Seine Bestzeit (25-m Bahn) von 26,7 Sekunden schwamm er 1998, 1995 reichten 27,0 zum Weltrekord. Heute steht die Bestmarke bei 25,25 Sekunden. Deshalb hat Warnecke auch nie ein Comeback angestrebt. Es ist ein Experiment, ein Selbstversuch. „Weil es mein Metier ist und ich viele Leute berate.“ Auch SGE-Sprinterin Dorothea Brandt, die zur Zeit bei der Kurzbahn-EM in Herning/Dänemark weilt. Es werde oft und viel geschwätzt, sagt Warnecke, es gebe kaum Literatur über Sport im Alter. Wo liegt die Belastungsgrenze? Wie steht es Mitte 40 mit der Regenerationszeit? Oder wie entwickelt sich die Sprintfähigkeit im Alter? „Viele meinen, die Reaktionszeit nimmt ab. Ich war aber bei der DM am schnellsten weg vom Block.“ Natürlich ist das auch Veranlagung. „Hat man die Gene, ist nicht gleich alles weg. Aber mit der Zeit gibt es genug Baustellen.“
Eine Wette mit Bundestrainer Henning Lambertz hat damals alles in Gang gesetzt. „Er hat behauptet, dass ich so schnell wie früher sein werde, wenn ich regelmäßig trainiere.“ Warnecke hat eine Nacht darüber geschlafen, von der Zeit her passte es. Also los. Zuvor hatte Warnecke seinen Zwillingen Tristan und Collin oft zeigen wollen, dass der Papa sich fit hält. Die beiden saßen spielend am Beckenrand, während Warnecke das Wasser durchpflügte.
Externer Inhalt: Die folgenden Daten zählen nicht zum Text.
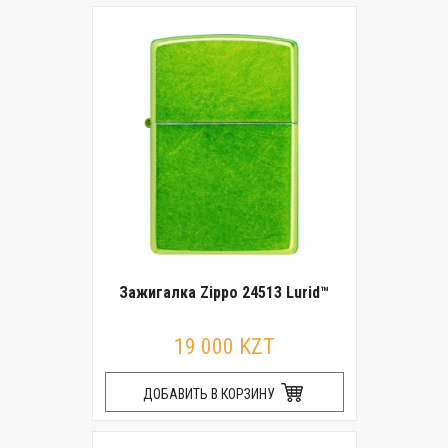
Зажигалка Zippo 24513 Lurid™
19 000 KZT
ДОБАВИТЬ В КОРЗИНУ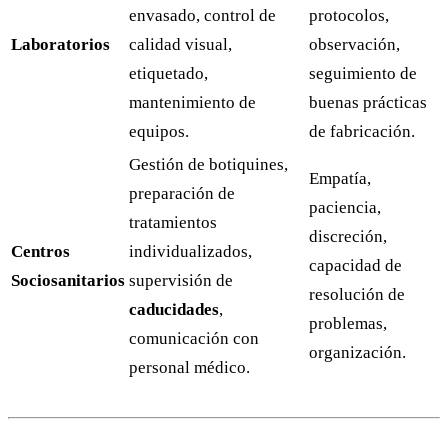
envasado, control de
protocolos,
Laboratorios
calidad visual,
observación,
etiquetado,
seguimiento de
mantenimiento de
buenas prácticas
equipos.
de fabricación.
Gestión de botiquines,
Empatía,
preparación de
paciencia,
tratamientos
discreción,
Centros
individualizados,
capacidad de
Sociosanitarios
supervisión de
resolución de
caducidades
,
problemas,
comunicación con
organización.
personal médico.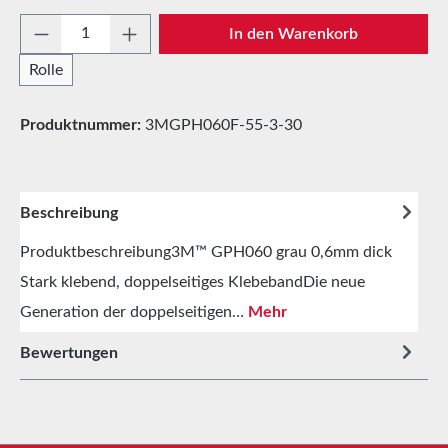
Produkt Anzahl: Gib den gewünschten Wert e
In den Warenkorb
Rolle
Produktnummer:
3MGPH060F-55-3-30
Beschreibung
Produktbeschreibung3M™ GPH060 grau 0,6mm dick
Stark klebend, doppelseitiges KlebebandDie neue
Generation der doppelseitigen…
Mehr
Bewertungen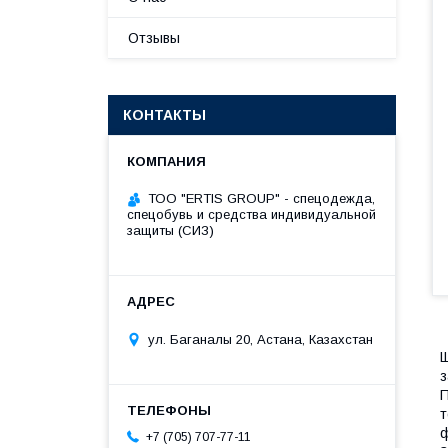
Отзывы
КОНТАКТЫ
ТОО "ERTIS GROUP" - спецодежда,
спецобувь и средства индивидуальной
защиты (СИЗ)
ул. Баганалы 20, Астана, Казахстан
Щ
з
П
т
ф
+7 (705) 707-77-11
Nun ist das Training strukturiert, Wasser- und Krafttraining koordiniert. Und der Ehrgeiz blitzt auch auf. „Wenn es mal nicht so läuft, ärgere ich mich: Das Alter ist doch ein Arschloch.“
Mark Warnecke will herausholen, was möglich ist. „Aber ich habe keinen Siegeswillen mehr“, behauptet er. Da sei er ganz entspannt: „Wenn ich heute neben einem Top-Schwimmer stehe, sag ich mir, ist doch ein netter Junge. Früher hätte ich es nach Schwächen gesucht und reingehauen.“
Dass er trotzdem noch verdammt schnell ist, findet Warnecke natürlich interessant. Aber was sollen nur die Konkurrenten denken? „Die in Wuppertal vor mit gelegen haben, für die ist es ja kein Problem. Alle denen, die hinter mehr angeschlagen haben, müsste es zu denken geben.“ Und so lebt Warnecke im Zwiespalt mit sich und Neugierde. Nur eines, das weiß er sicher: „Ich will auf keinen Fall Masters-Weltmeister werden.